Venezuelans take their ($19b) ball and leave
According to the Miami Herald this morning, Venezuelans are taking their money out of Venezuela and stashing it outside of the country;
Capital flight out of Venezuela established a record during 2007, the Central Bank of Venezuela has reported, despite strict currency controls adopted in 2004 by President Hugo Chávez’s government to limit the outflow of money.
Much of the money landed in the United States and especially Florida, through various means such as bank accounts, financial investments and asset purchases, said José Guerra, the Central Bank’s former chief economist, and Antonio Jorge, an economics professor at Florida International University.

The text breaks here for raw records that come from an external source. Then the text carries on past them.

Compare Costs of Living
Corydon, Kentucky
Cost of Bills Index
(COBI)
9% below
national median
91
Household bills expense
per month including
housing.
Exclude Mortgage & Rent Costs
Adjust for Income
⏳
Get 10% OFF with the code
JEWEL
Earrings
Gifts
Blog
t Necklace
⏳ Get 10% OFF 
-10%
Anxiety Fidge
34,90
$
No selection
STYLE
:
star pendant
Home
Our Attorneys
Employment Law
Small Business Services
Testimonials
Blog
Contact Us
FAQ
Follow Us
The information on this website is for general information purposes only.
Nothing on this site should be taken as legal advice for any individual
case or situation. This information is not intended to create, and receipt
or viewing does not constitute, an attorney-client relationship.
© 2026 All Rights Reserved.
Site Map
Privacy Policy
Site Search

”Miami is a natural destination for the escape of Venezuelan capital,” said Jorge.
He estimated that at least 60 percent of the $19 billion ended up in the United States, given that nearly 70 percent of Venezuela’s international commercial exchange is with the United States.
When I was in Panama last November, the common complaint of most Panamanians I talked with was that Venezuelans were driving up the price of real estate and luxury goods while they deposited their savings in Panamanian banks (Panama is Latin America’s Switzerland). In 2006, Venezuela’s GDP was $176b, if it remained at that figure, that means that more than 10% of it’s GDP is leaving the country – it’s an equivalent of over a trillion dollars leaving the US in a year.

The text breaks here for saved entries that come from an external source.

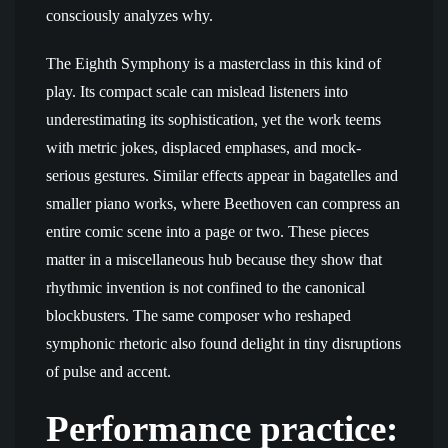
consciously analyzes why.
The Eighth Symphony is a masterclass in this kind of
play. Its compact scale can mislead listeners into
underestimating its sophistication, yet the work teems
with metric jokes, displaced emphases, and mock-
serious gestures. Similar effects appear in bagatelles and
smaller piano works, where Beethoven can compress an
entire comic scene into a page or two. These pieces
matter in a miscellaneous hub because they show that
rhythmic invention is not confined to the canonical
blockbusters. The same composer who reshaped
symphonic rhetoric also found delight in tiny disruptions
of pulse and accent.
Performance practice: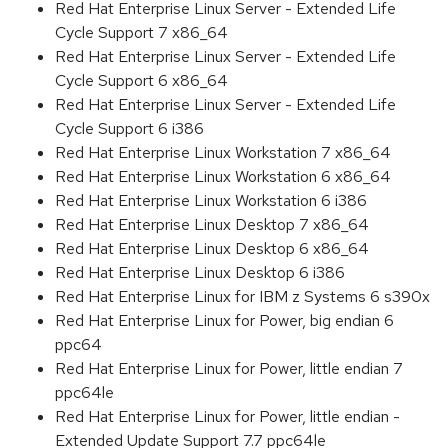
Red Hat Enterprise Linux Server - Extended Life
Cycle Support 7 x86_64
Red Hat Enterprise Linux Server - Extended Life
Cycle Support 6 x86_64
Red Hat Enterprise Linux Server - Extended Life
Cycle Support 6 i386
Red Hat Enterprise Linux Workstation 7 x86_64
Red Hat Enterprise Linux Workstation 6 x86_64
Red Hat Enterprise Linux Workstation 6 i386
Red Hat Enterprise Linux Desktop 7 x86_64
Red Hat Enterprise Linux Desktop 6 x86_64
Red Hat Enterprise Linux Desktop 6 i386
Red Hat Enterprise Linux for IBM z Systems 6 s390x
Red Hat Enterprise Linux for Power, big endian 6
ppc64
Red Hat Enterprise Linux for Power, little endian 7
ppc64le
Red Hat Enterprise Linux for Power, little endian -
Extended Update Support 7.7 ppc64le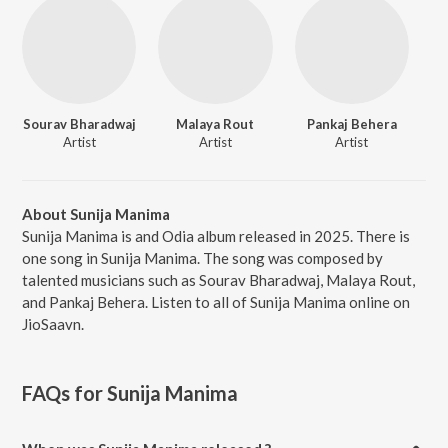
Sourav Bharadwaj
Malaya Rout
Pankaj Behera
Artist
Artist
Artist
About Sunija Manima
Sunija Manima is and Odia album released in 2025. There is
one song in Sunija Manima. The song was composed by
talented musicians such as Sourav Bharadwaj, Malaya Rout,
and Pankaj Behera. Listen to all of Sunija Manima online on
JioSaavn.
FAQs for
Sunija Manima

So that leaves me wondering what Chavez intends to do about it – because he can’t afford to have Venezuela hemorrhaging cash.
Good news for Hugo, though is the fact that a judge in Great Britain overturned the decision that enabled Exxon/Mobil to freeze $12b of Venezuela’s assets (Bloomberg link);
Exxon Mobil Corp.’s freeze on $12 billion of assets belonging to Venezuela’s state oil company was overturned by a U.K. court in a setback for the U.S. energy company in its dispute with President Hugo Chavez.
A London court today said that an injunction freezing assets belonging to Petroleos de Venezuela SA, known as PDVSA, should be thrown out. Judge Paul Walker disclosed the ruling without giving his reasoning.
Exxon, the world’s largest oil company, sought freeze orders in several countries to keep Venezuela from shifting assets out of the reach of an international arbitration commission that’s handling claims against Chavez’s government for last year’s takeover of an oil field. PDVSA had argued that U.K. courts didn’t have jurisdiction to intervene in the dispute.
“The judge hasn’t allowed his court or his country to be an instrument” of Exxon, Samuel Moncada, Venezuela’s ambassador to the U.K., said in an interview. “This decision should have an effect on any reasonable court in the world.”
So he’s still short a few billion bucks.